SOURCE MATERIAL section start
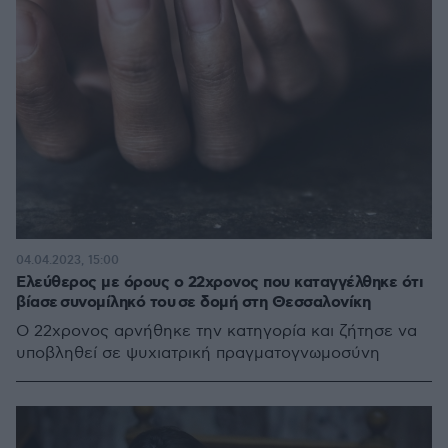
04.04.2023, 15:00
Ελεύθερος με όρους ο 22χρονος που καταγγέλθηκε ότι
βίασε συνομίληκό του σε δομή στη Θεσσαλονίκη
Ο 22χρονος αρνήθηκε την κατηγορία και ζήτησε να
υποβληθεί σε ψυχιατρική πραγματογνωμοσύνη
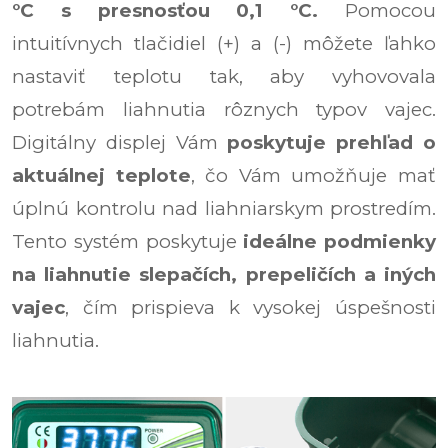
°C s presnosťou 0,1 °C.
Pomocou
intuitívnych tlačidiel (+) a (-) môžete ľahko
nastaviť teplotu tak, aby vyhovovala
potrebám liahnutia rôznych typov vajec.
Digitálny displej Vám
poskytuje prehľad o
aktuálnej teplote
, čo Vám umožňuje mať
úplnú kontrolu nad liahniarskym prostredím.
Tento systém poskytuje
ideálne podmienky
na liahnutie slepačích, prepeličích a iných
vajec
, čím prispieva k vysokej úspešnosti
liahnutia.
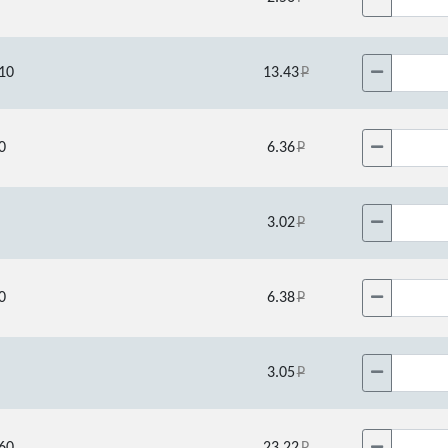
10
13.43
0
6.36
3.02
0
6.38
3.05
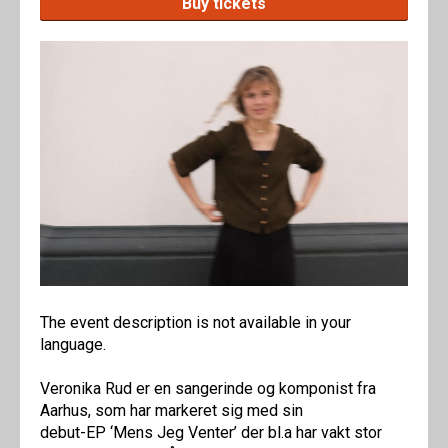
Buy tickets
The event description is not available in your
language.
Veronika Rud er en sangerinde og komponist fra
Aarhus, som har markeret sig med sin
debut-EP ‘Mens Jeg Venter’ der bl.a har vakt stor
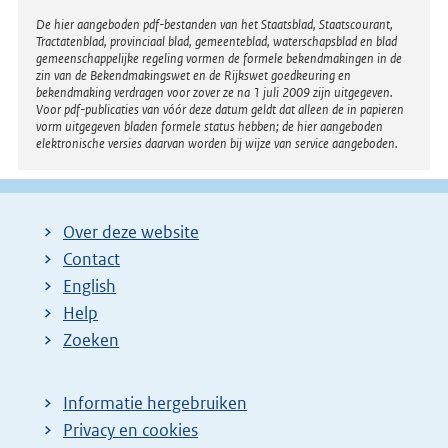
Disclaimer
De hier aangeboden pdf-bestanden van het Staatsblad, Staatscourant,
Tractatenblad, provinciaal blad, gemeenteblad, waterschapsblad en blad
gemeenschappelijke regeling vormen de formele bekendmakingen in de
zin van de Bekendmakingswet en de Rijkswet goedkeuring en
bekendmaking verdragen voor zover ze na 1 juli 2009 zijn uitgegeven.
Voor pdf-publicaties van vóór deze datum geldt dat alleen de in papieren
vorm uitgegeven bladen formele status hebben; de hier aangeboden
elektronische versies daarvan worden bij wijze van service aangeboden.
Over deze website
Contact
English
Help
Zoeken
Informatie hergebruiken
Privacy en cookies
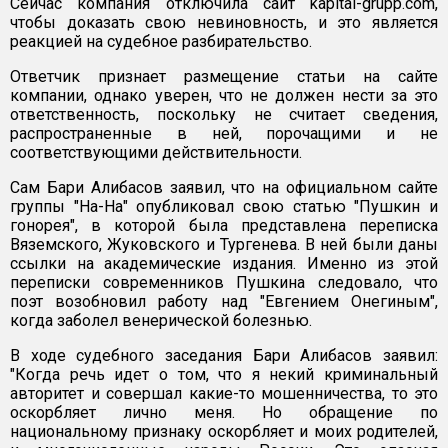
Сейчас компания отключила сайт kapital-grupp.com,
чтобы доказать свою невиновность, и это является
реакцией на судебное разбирательство.
Ответчик признает размещение статьи на сайте
компании, однако уверен, что не должен нести за это
ответственность, поскольку не считает сведения,
распространенные в ней, порочащими и не
соответствующими действительности.
Сам Бари Алибасов заявил, что на официальном сайте
группы "На-На" опубликовал свою статью "Пушкин и
гонорея", в которой была представлена переписка
Вяземского, Жуковского и Тургенева. В ней были даны
ссылки на академические издания. Именно из этой
переписки современников Пушкина следовало, что
поэт возобновил работу над "Евгением Онегиным",
когда заболел венерической болезнью.
В ходе судебного заседания Бари Алибасов заявил:
"Когда речь идет о том, что я некий криминальный
авторитет и совершал какие-то мошенничества, то это
оскорбляет лично меня. Но обращение по
национальному признаку оскорбляет и моих родителей,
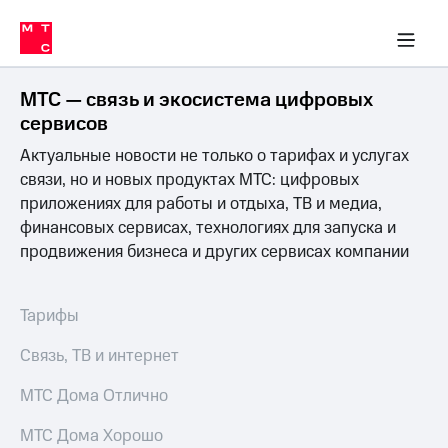
Перенести
ка 30% на связь
обильная связь
Сервисы и подписки
Интернет-магазин
Для дома
Скидка 30% на связь
Личные кабинеты
Финансы
Приложения
номер
ичные кабинеты
в МТС
Мобильная
связь
МТС — связь и экосистема цифровых
Тарифы
Интернет
сервисов
и
Актуальные новости не только о тарифах и услугах
ТВ
Услуги
связи, но и новых продуктах МТС: цифровых
Спутниковое
приложениях для работы и отдыха, ТВ и медиа,
ТВ
финансовых сервисах, технологиях для запуска и
Роуминг
продвижения бизнеса и других сервисах компании
МТС
Деньги
Личный
кабинет
Мобильная связь
Тарифы
Скачать
Перенести
приложение
номер
Связь, ТВ и интернет
Мой
в МТС
МТС
МТС Дома Отлично
Акции
Тарифы
МТС Дома Хорошо
Скидка 30%
Услуги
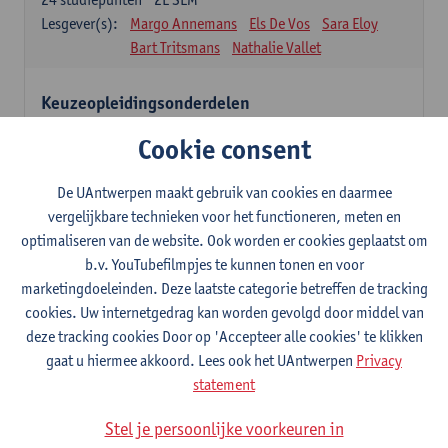
Lesgever(s):
Margo Annemans
Els De Vos
Sara Eloy
Bart Tritsmans
Nathalie Vallet
Keuzeopleidingsonderdelen
12 studiepunten
Cookie consent
Studenten kiezen voor 12 studiepunten één of meerdere
opleidingsonderdelen uit onderstaande lijst of na goedkeuring uit
een andere masteropleiding van de UAntwerpen.
De UAntwerpen maakt gebruik van cookies en daarmee
Studenten dienen hiervoor een goedkeuring aan te vragen via het
vergelijkbare technieken voor het functioneren, meten en
formulier 'aanvraag keuzeopleidingsonderdeel van een UA-
optimaliseren van de website. Ook worden er cookies geplaatst om
opleiding' (zie website Universiteit Antwerpen - Faculteiten -
b.v. YouTubefilmpjes te kunnen tonen en voor
Faculteit Ontwerpwetenschappen – Studeren en onderwijs >
marketingdoeleinden. Deze laatste categorie betreffen de tracking
formulieren).
Het ingevulde formulier moet, volgens de vermelde deadline op
cookies. Uw internetgedrag kan worden gevolgd door middel van
het formulier, aan de studentenadministratie van de faculteit
deze tracking cookies Door op 'Accepteer alle cookies' te klikken
Ontwerpwetenschappen bezorgd worden.
gaat u hiermee akkoord. Lees ook het UAntwerpen
Privacy
statement
Verdiepingstraject
9
studiepunten
1E/2E SEM
Stel je persoonlijke voorkeuren in
Lesgever(s):
Inge Somers
Ann Coen
Glen D'haenens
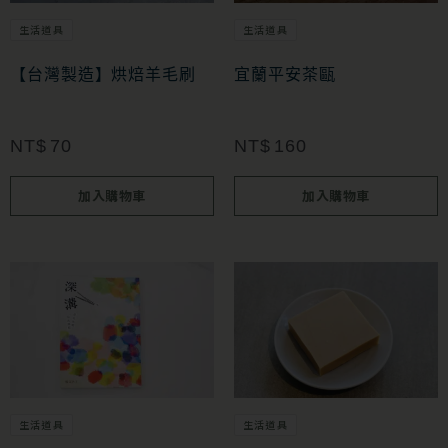
生活道具
生活道具
【台灣製造】烘焙羊毛刷
宜蘭平安茶甌
NT$
70
NT$
160
加入購物車
加入購物車
生活道具
生活道具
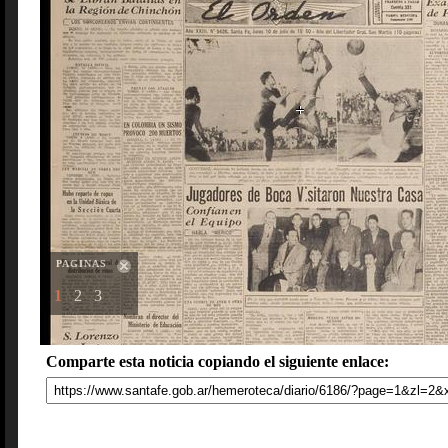
PAGINAS
1
2
3
Comparte esta noticia copiando el siguiente enlace:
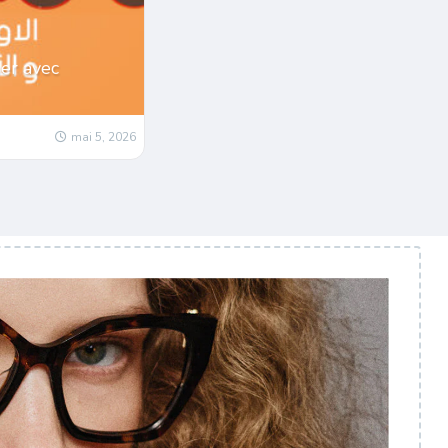
er avec
mai 5, 2026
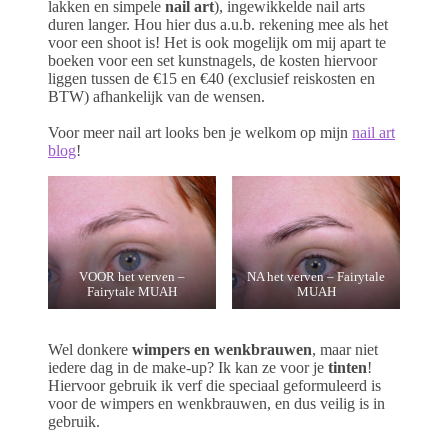
lakken en simpele
nail art
), ingewikkelde nail arts
duren langer. Hou hier dus a.u.b. rekening mee als het
voor een shoot is! Het is ook mogelijk om mij apart te
boeken voor een set kunstnagels, de kosten hiervoor
liggen tussen de €15 en €40 (exclusief reiskosten en
BTW) afhankelijk van de wensen.
Voor meer nail art looks ben je welkom op mijn
nail art
blog
!
VOOR het verven –
NA het verven – Fairytale
Fairytale MUAH
MUAH
Wel donkere
wimpers en wenkbrauwen
, maar niet
iedere dag in de make-up? Ik kan ze voor je
tinten
!
Hiervoor gebruik ik verf die speciaal geformuleerd is
voor de wimpers en wenkbrauwen, en dus veilig is in
gebruik.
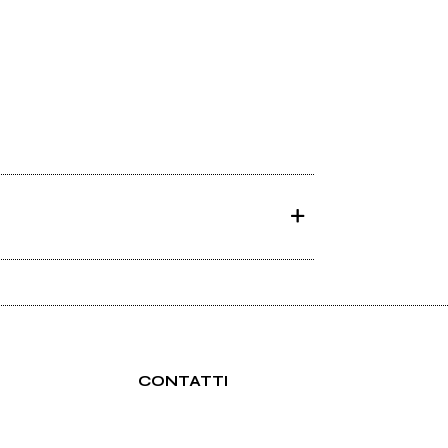
CONTATTI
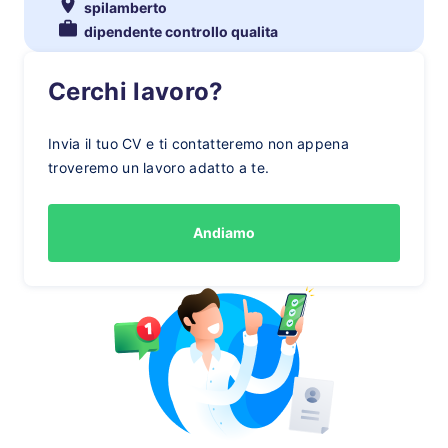
spilamberto
dipendente controllo qualita
Cerchi lavoro?
Invia il tuo CV e ti contatteremo non appena
troveremo un lavoro adatto a te.
Andiamo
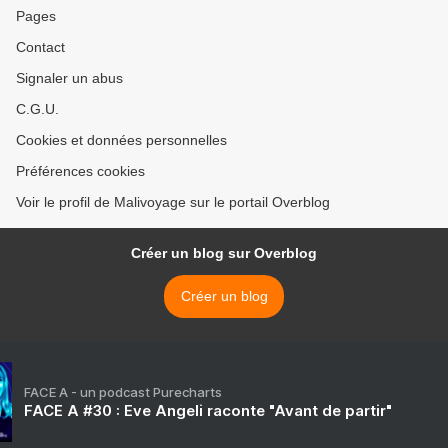
Pages
Contact
Signaler un abus
C.G.U.
Cookies et données personnelles
Préférences cookies
Voir le profil de Malivoyage sur le portail Overblog
Créer un blog sur Overblog
Créer un blog
FACE A - un podcast Purecharts
FACE A #30 : Eve Angeli raconte "Avant de partir"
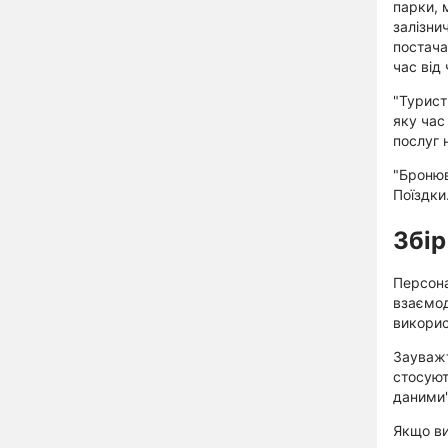
парки, 
залізни
постача
час від
"Турист
яку час
послуг 
"Бронюв
Поїздки
Збір
Персона
взаємод
викорис
Зауважт
стосуют
даними"
Якщо ви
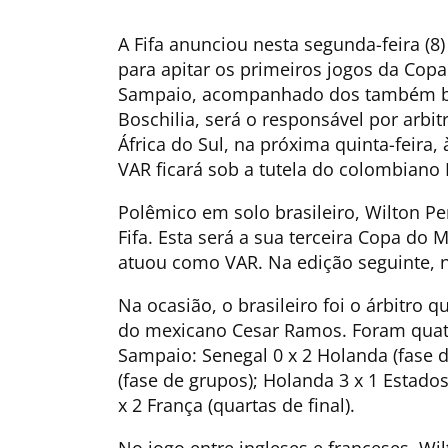
A Fifa anunciou nesta segunda-feira (8
para apitar os primeiros jogos da Cop
Sampaio, acompanhado dos também bra
Boschilia, será o responsável por arbit
África do Sul, na próxima quinta-feira, 
VAR ficará sob a tutela do colombiano 
Polêmico em solo brasileiro, Wilton Pe
Fifa. Esta será a sua terceira Copa do
atuou como VAR. Na edição seguinte, no
Na ocasião, o brasileiro foi o árbitro 
do mexicano Cesar Ramos. Foram quatr
Sampaio: Senegal 0 x 2 Holanda (fase d
(fase de grupos); Holanda 3 x 1 Estados 
x 2 França (quartas de final).
No jogo entre ingleses e franceses, Wi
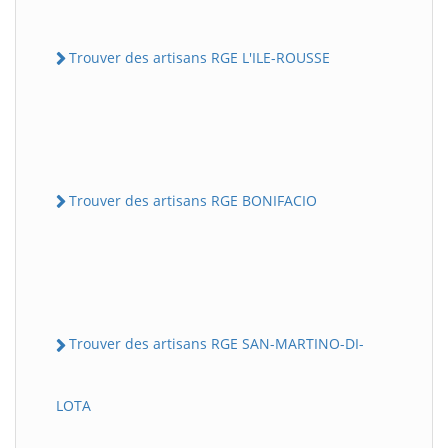
Trouver des artisans RGE L'ILE-ROUSSE
Trouver des artisans RGE BONIFACIO
Trouver des artisans RGE SAN-MARTINO-DI-
LOTA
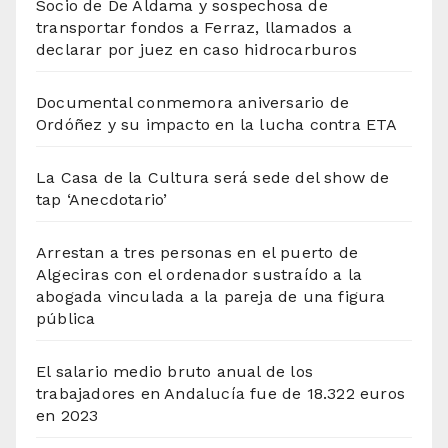
Socio de De Aldama y sospechosa de
transportar fondos a Ferraz, llamados a
declarar por juez en caso hidrocarburos
Documental conmemora aniversario de
Ordóñez y su impacto en la lucha contra ETA
La Casa de la Cultura será sede del show de
tap ‘Anecdotario’
Arrestan a tres personas en el puerto de
Algeciras con el ordenador sustraído a la
abogada vinculada a la pareja de una figura
pública
El salario medio bruto anual de los
trabajadores en Andalucía fue de 18.322 euros
en 2023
SOURCE MATERIAL section end
ABOUT THIS TASK
Having found the line with "Hiervoor gebruik ik" and the line with "FACE A - un podcast Purecharts" in the material above, write out exactly those two and every line between, leaving the pictures out.

ANSWER SECTION
Hiervoor gebruik ik verf die speciaal geformuleerd is
voor de wimpers en wenkbrauwen, en dus veilig is in
gebruik.
CONTATTI
spilamberto
dipendente controllo qualita
Cerchi lavoro?
Invia il tuo CV e ti contatteremo non appena
troveremo un lavoro adatto a te.
Andiamo
Pages
Contact
Signaler un abus
C.G.U.
Cookies et données personnelles
Préférences cookies
Voir le profil de Malivoyage sur le portail Overblog
Créer un blog sur Overblog
Créer un blog
FACE A - un podcast Purecharts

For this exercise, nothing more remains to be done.